En règle avec les anciens propriétaires d’esclaves, les représentants par excellence de ce que l’on appelle le « principe de la propriété », le Premier Consul voulut réconcilier d’une manière éclatante son pouvoir personnel avec le grand élément conservateur de l’antique autorité, avec le catholicisme. Le Concordat fut conclu. Par ce pacte avec l’Eglise, qui rétablissait les anciennes formes du culte, le futur empereur espérait que son pouvoir, prôné conformément aux rites, ferait désormais partie du dogme religieux : il voulait donner à sa personne un caractère sacré.
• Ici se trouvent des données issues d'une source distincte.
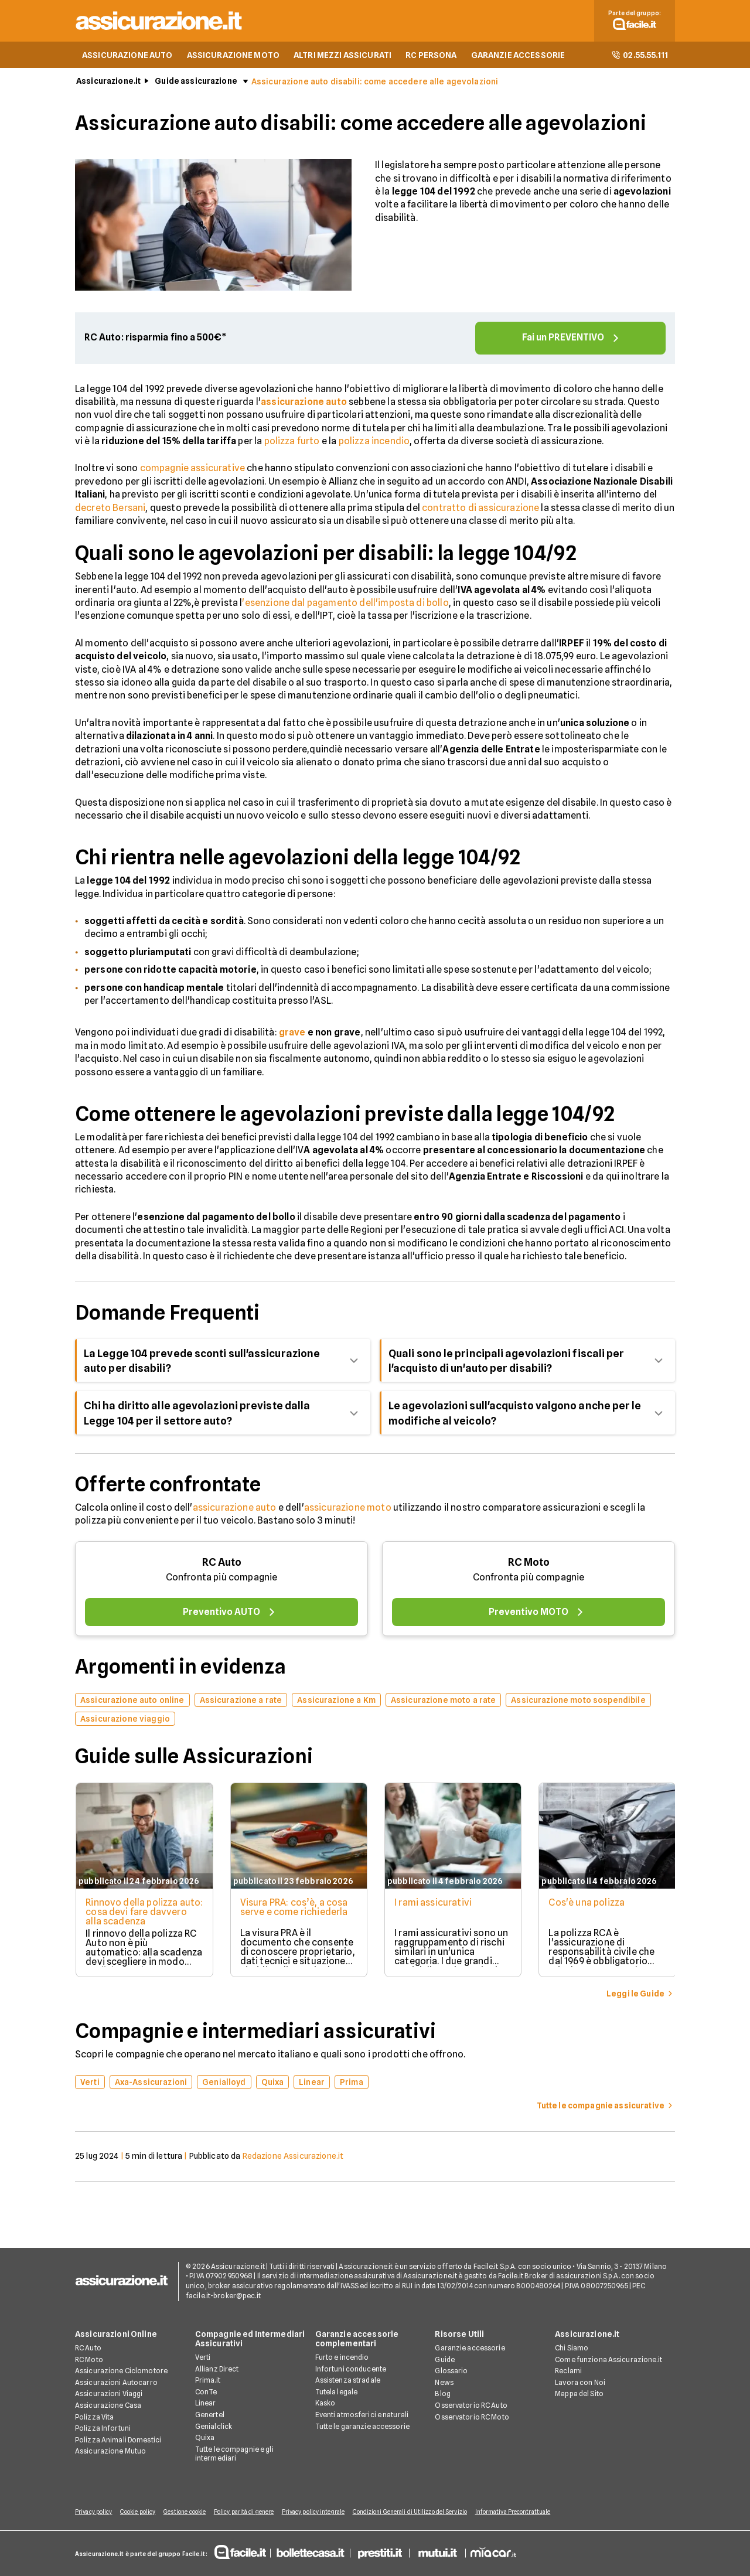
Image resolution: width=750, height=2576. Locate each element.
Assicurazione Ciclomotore (121, 2371)
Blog (442, 2394)
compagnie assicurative (193, 469)
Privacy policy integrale (321, 2512)
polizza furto (292, 442)
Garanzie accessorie (469, 2349)
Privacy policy (93, 2512)
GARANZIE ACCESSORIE (518, 56)
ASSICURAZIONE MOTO (233, 56)
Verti (203, 2358)
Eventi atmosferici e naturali (361, 2415)
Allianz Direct (217, 2370)
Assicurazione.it (108, 82)
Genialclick (213, 2427)
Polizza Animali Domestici (118, 2441)
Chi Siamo (571, 2349)
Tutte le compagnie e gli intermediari (234, 2455)
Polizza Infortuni (103, 2429)
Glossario (451, 2371)
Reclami (568, 2371)
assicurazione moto (347, 1508)
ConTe (206, 2392)
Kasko (325, 2404)
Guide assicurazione (196, 82)
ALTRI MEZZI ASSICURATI (342, 56)
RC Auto (221, 1564)
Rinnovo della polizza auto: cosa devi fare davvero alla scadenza (134, 1913)
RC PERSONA (430, 56)
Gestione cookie (189, 2512)
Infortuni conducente (350, 2370)
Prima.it (207, 2381)
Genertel (209, 2415)
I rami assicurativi (434, 1904)
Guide (445, 2360)
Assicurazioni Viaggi (108, 2394)
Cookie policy (139, 2512)
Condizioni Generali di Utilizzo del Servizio (420, 2512)
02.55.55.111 (639, 56)
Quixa (205, 2438)
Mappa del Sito (579, 2394)
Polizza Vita (94, 2418)
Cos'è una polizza (589, 1904)
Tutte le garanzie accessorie (362, 2427)
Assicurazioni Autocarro (116, 2383)
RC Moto (529, 1564)
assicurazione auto (235, 1508)
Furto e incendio (342, 2358)
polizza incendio (374, 442)
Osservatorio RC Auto (471, 2406)
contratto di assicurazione (480, 508)
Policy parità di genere (249, 2512)
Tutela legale (336, 2392)
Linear (205, 2404)
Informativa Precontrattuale (524, 2512)
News (444, 2383)
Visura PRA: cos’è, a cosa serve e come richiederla (294, 1909)
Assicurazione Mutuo (110, 2452)
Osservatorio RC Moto (472, 2418)
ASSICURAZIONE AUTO (127, 56)
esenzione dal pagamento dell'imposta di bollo (347, 604)
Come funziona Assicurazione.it (608, 2360)
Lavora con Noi (580, 2383)
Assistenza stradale (347, 2381)
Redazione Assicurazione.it (293, 2157)
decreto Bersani (110, 508)
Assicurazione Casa (108, 2406)
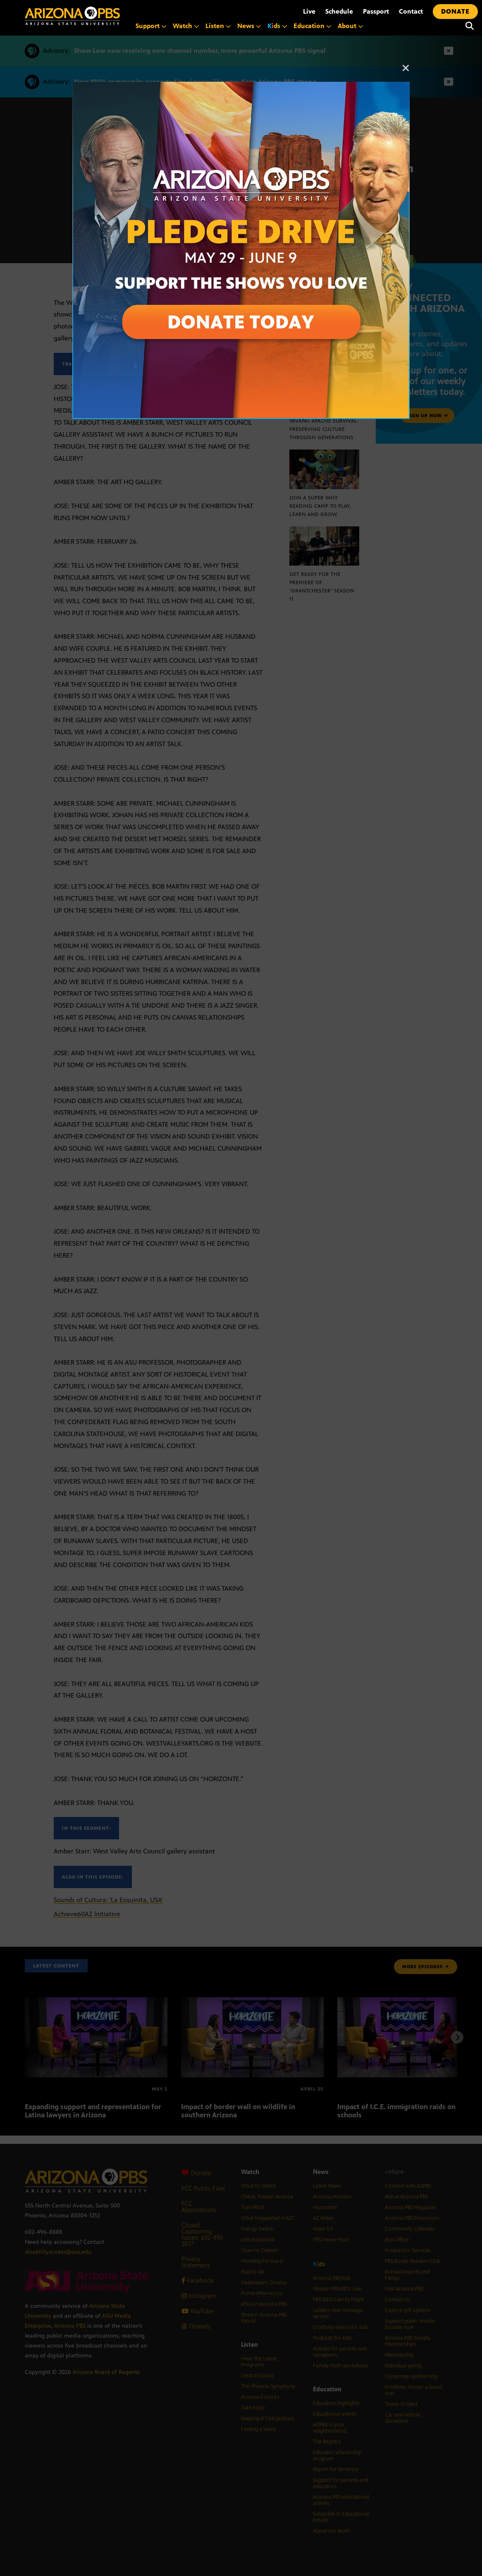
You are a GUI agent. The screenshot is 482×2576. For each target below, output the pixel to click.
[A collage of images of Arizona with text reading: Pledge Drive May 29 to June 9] (241, 86)
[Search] (469, 26)
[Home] (72, 16)
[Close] (406, 72)
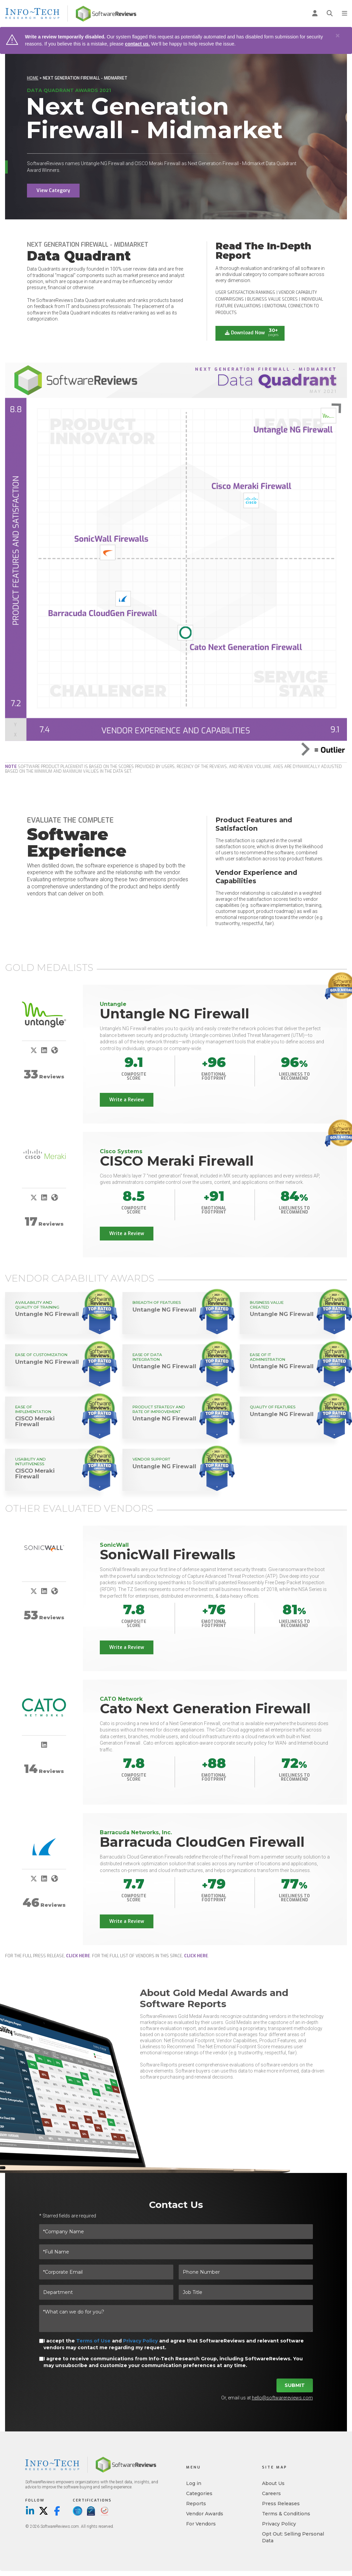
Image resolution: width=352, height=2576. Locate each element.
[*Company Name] (176, 2232)
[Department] (106, 2293)
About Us (273, 2484)
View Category (53, 190)
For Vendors (201, 2525)
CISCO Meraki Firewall (177, 1161)
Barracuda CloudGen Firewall (202, 1843)
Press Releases (281, 2505)
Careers (271, 2494)
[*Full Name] (176, 2252)
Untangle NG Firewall (174, 1013)
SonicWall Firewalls (167, 1555)
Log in (193, 2484)
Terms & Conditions (286, 2515)
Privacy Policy (140, 2342)
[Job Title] (246, 2293)
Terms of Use (93, 2342)
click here (78, 1957)
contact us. (137, 44)
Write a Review (126, 1100)
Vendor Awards (204, 2515)
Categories (199, 2494)
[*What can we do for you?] (176, 2319)
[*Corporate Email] (106, 2273)
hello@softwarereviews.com (282, 2398)
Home (32, 78)
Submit (295, 2386)
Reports (196, 2505)
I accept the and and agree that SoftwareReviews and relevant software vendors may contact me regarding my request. (173, 2345)
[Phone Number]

D’autre part, il se flattait d’avoir enserré les prêtres dans le réseau de la hiérarchie administrative ; il croyait les tenir comme d’humbles fonctionnaires. Il est vrai que les catholiques sincères se sentirent profondément humiliés de ces conventions bâtardes qui mélangeaient les deux autorités ; mais l’Eglise a la vie longue, et que de fois les prêtres dont le devoir était désormais de servir l’Etat s’en révélèrent-ils les maîtres ! Le rétablissement du catholicisme dans sa pompe officielle fut considéré comme une grande victoire par les fidèles de l’ancien culte, et ils en surent gré au « nouveau Moïse », malgré les intempérances de langage et les brutalités dont son despotisme et son manque de savoir-vivre le rendirent coupable à l’égard de maint haut prélat et du pape lui-même.

Et tandis qu’une volonté maîtresse imposait à la France la restauration de l’Eglise officielle, Chateaubriand, un de ces idéologues auxquels Bonaparte vouait une haine spéciale, collaborait à l’œuvre de réaction religieuse par son Génie du Christianisme, travail purement littéraire et tout en surface, qui vantait l’élégance des cathédrales, la sonorité des cloches et le circuit rapide des faucons dans le ciel bleu : pour plaider la cause de la religion déchue et en rallumer la flamme, il eût fallu croire éperdument, du fond d’une âme simple, à la mission du Crucifié ; or, ni l’homme d’Etat ni le poète n’avaient cette « foi qui transporte les montagnes ». Quant à la masse du peuple, déshabituée des cérémonies religieuses et des processions solennelles, mais encore pénétrée de l’esprit catholique de despotisme intellectuel et d’obéissance, elle tendit de nouveau l’échine au harnais traditionnel. Cependant rien ne fit oublier l’interrègne.